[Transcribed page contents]
┄┄┄┄┄┄

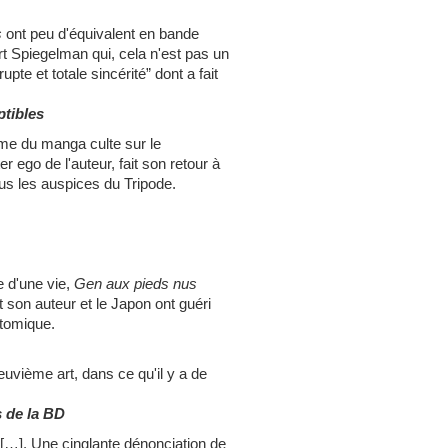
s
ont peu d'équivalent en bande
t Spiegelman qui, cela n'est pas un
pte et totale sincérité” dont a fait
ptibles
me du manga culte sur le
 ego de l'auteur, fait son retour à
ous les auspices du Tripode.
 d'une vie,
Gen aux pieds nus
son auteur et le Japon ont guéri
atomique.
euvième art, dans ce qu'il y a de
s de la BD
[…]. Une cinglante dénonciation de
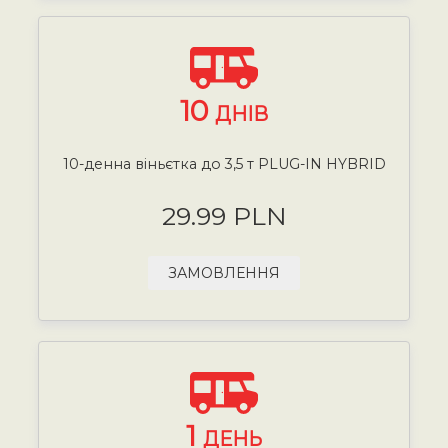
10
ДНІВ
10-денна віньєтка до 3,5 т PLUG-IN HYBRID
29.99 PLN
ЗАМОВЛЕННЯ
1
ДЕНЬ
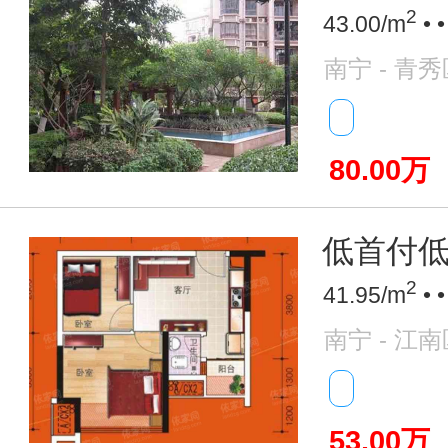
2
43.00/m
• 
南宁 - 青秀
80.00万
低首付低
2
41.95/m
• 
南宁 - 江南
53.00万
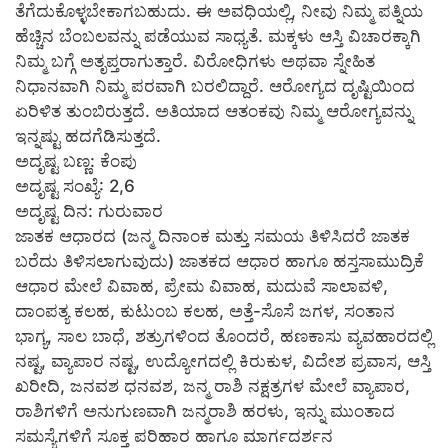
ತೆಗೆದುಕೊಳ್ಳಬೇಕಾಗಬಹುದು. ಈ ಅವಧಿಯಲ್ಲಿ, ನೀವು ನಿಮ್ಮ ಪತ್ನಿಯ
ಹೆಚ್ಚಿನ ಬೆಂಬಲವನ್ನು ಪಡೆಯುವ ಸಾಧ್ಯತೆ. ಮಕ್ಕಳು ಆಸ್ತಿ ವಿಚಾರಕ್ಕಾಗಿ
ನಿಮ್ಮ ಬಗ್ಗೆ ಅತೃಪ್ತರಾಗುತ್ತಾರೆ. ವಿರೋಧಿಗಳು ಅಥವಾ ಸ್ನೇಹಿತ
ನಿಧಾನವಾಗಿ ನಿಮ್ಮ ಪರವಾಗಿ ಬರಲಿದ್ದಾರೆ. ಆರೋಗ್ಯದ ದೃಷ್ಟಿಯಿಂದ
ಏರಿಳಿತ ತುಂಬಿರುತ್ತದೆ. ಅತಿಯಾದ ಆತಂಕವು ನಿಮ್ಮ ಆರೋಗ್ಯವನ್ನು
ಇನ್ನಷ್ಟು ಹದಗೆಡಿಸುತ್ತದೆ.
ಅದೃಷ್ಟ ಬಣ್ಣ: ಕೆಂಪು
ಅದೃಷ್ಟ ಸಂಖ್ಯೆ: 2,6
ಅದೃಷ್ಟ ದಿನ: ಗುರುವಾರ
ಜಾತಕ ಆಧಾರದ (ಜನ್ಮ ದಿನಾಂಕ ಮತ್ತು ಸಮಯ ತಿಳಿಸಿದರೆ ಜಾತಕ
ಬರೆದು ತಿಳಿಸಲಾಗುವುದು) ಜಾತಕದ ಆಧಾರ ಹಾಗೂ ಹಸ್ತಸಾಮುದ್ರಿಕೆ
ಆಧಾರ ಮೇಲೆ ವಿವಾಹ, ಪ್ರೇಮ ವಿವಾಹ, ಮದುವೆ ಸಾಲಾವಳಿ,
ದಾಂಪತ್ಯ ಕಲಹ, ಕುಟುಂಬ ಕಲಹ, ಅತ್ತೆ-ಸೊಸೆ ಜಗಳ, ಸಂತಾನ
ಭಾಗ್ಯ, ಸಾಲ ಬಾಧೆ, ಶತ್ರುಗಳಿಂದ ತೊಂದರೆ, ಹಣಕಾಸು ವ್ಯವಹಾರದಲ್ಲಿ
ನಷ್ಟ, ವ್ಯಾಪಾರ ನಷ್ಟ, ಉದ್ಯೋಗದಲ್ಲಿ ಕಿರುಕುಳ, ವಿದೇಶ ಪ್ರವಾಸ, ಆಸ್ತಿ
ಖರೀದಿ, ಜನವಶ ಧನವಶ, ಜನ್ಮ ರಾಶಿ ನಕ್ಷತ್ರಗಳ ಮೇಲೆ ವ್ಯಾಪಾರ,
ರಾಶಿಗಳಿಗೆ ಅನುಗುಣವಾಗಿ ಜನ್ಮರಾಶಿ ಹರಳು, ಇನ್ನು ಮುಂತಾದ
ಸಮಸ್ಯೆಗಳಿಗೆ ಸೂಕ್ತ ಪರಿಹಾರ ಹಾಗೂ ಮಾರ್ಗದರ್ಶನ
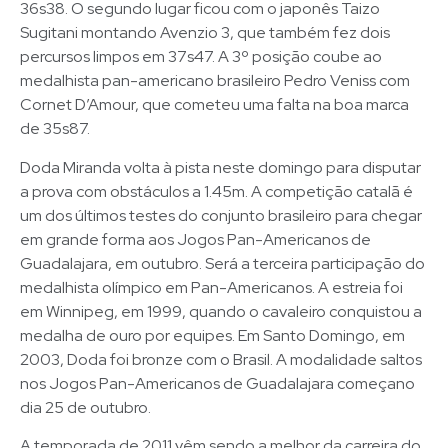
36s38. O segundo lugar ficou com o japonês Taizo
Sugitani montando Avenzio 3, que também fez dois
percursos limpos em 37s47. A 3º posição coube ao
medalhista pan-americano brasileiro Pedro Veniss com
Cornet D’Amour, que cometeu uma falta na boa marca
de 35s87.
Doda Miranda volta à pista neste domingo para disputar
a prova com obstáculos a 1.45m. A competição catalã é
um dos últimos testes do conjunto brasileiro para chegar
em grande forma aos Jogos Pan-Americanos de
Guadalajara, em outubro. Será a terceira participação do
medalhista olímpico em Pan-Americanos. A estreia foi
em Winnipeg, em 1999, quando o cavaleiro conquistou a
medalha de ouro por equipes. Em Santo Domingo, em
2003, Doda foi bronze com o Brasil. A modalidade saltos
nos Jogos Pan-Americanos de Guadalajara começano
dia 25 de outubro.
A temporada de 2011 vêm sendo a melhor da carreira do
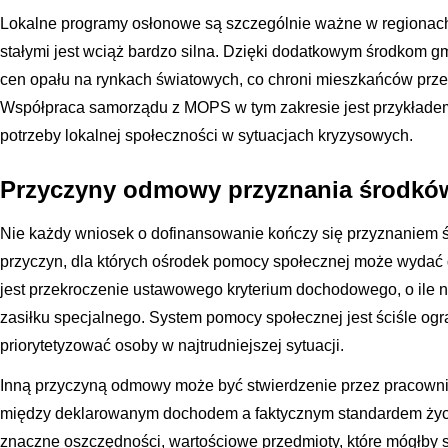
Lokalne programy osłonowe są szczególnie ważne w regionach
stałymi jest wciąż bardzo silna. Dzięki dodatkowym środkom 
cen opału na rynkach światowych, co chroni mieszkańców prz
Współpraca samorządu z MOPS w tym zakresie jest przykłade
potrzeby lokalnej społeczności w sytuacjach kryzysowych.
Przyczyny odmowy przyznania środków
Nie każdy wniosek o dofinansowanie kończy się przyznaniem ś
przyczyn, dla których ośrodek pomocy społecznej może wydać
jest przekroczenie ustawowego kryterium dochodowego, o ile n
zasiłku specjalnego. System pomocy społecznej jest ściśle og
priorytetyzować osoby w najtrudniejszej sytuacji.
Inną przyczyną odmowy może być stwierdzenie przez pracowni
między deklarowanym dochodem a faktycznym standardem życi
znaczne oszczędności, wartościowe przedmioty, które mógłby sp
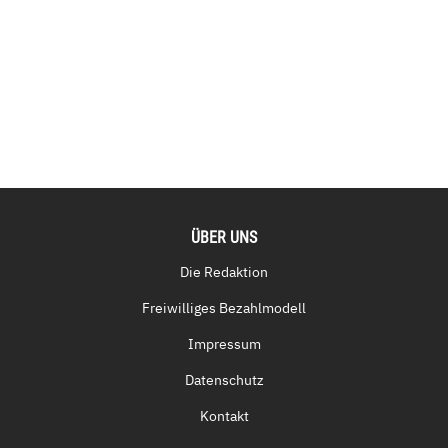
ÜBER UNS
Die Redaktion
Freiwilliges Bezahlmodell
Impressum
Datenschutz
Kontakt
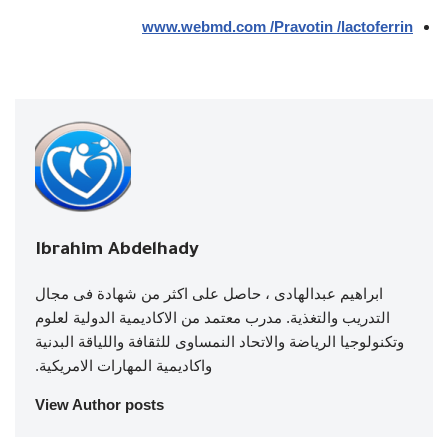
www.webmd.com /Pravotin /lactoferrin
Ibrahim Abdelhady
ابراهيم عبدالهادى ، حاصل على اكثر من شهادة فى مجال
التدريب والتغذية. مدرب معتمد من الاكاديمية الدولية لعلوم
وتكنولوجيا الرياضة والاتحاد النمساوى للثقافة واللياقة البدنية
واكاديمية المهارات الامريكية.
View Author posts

┄┄┄┄┄┄

**WHAT YOU SHOULD DO:** Reproduce, with no pictures, the lines from the one containing "Lokalne programy osłonowe" to the end of the records above, exactly and inclusively.

**SOLUTION:**
Lokalne programy osłonowe są szczególnie ważne w regionach
stałymi jest wciąż bardzo silna. Dzięki dodatkowym środkom 
cen opału na rynkach światowych, co chroni mieszkańców prz
Współpraca samorządu z MOPS w tym zakresie jest przykłade
potrzeby lokalnej społeczności w sytuacjach kryzysowych.
Przyczyny odmowy przyznania środków
Nie każdy wniosek o dofinansowanie kończy się przyznaniem ś
przyczyn, dla których ośrodek pomocy społecznej może wydać
jest przekroczenie ustawowego kryterium dochodowego, o ile n
zasiłku specjalnego. System pomocy społecznej jest ściśle og
priorytetyzować osoby w najtrudniejszej sytuacji.
Inną przyczyną odmowy może być stwierdzenie przez pracowni
między deklarowanym dochodem a faktycznym standardem życi
znaczne oszczędności, wartościowe przedmioty, które mógłby sp
ÜBER UNS
Die Redaktion
Freiwilliges Bezahlmodell
Impressum
Datenschutz
Kontakt
www.webmd.com /Pravotin /lactoferrin
Ibrahim Abdelhady
ابراهيم عبدالهادى ، حاصل على اكثر من شهادة فى مجال
التدريب والتغذية. مدرب معتمد من الاكاديمية الدولية لعلوم
وتكنولوجيا الرياضة والاتحاد النمساوى للثقافة واللياقة البدنية
واكاديمية المهارات الامريكية.
View Author posts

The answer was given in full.